▸ Data excerpts:

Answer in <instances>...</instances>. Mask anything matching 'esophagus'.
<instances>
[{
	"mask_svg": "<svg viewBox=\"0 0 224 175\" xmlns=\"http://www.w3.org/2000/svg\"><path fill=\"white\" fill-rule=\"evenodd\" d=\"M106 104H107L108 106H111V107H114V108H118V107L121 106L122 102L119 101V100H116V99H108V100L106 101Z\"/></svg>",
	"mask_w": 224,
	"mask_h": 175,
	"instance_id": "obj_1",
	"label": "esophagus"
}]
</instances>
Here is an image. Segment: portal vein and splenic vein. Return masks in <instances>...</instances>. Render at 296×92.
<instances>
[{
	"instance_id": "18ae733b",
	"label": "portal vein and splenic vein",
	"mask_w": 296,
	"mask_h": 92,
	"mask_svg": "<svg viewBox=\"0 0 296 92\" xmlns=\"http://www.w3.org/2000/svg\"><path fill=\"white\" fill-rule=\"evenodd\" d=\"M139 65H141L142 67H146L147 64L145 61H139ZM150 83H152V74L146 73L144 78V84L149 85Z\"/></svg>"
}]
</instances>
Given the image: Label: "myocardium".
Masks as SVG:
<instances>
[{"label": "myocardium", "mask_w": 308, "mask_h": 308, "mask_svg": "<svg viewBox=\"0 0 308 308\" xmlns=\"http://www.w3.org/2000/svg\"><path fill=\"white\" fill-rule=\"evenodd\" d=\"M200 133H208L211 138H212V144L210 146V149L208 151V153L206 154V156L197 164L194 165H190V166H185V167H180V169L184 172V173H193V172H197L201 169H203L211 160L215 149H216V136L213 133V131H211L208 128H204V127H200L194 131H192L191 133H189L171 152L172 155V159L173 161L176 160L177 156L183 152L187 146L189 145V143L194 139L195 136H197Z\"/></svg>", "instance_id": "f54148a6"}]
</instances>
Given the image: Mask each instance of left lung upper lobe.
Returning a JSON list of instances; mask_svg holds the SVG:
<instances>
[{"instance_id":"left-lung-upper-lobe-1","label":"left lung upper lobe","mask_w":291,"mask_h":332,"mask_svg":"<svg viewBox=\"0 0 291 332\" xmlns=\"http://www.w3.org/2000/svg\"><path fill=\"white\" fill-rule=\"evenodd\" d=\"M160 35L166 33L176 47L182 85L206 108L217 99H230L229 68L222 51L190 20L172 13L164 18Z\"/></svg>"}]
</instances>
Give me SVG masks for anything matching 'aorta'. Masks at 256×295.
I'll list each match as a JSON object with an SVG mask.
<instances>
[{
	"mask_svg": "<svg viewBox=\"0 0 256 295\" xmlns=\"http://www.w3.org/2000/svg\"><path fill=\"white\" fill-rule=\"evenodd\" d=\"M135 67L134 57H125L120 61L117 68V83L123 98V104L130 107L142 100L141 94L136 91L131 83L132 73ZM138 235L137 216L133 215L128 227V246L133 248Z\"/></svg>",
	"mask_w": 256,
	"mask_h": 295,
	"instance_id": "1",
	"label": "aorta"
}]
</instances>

▸ What you will do: The line with "Give me SVG" and every line after it up to the end of the entries: output those exactly, and only those.

▸ Problem solution:
Give me SVG masks for anything matching 'aorta'. Masks at 256×295.
I'll list each match as a JSON object with an SVG mask.
<instances>
[{
	"mask_svg": "<svg viewBox=\"0 0 256 295\" xmlns=\"http://www.w3.org/2000/svg\"><path fill=\"white\" fill-rule=\"evenodd\" d=\"M135 67L134 57H125L120 61L117 68V83L123 98V104L130 107L142 100L141 94L136 91L131 83L132 73ZM138 235L137 216L133 215L128 227V246L133 248Z\"/></svg>",
	"mask_w": 256,
	"mask_h": 295,
	"instance_id": "1",
	"label": "aorta"
}]
</instances>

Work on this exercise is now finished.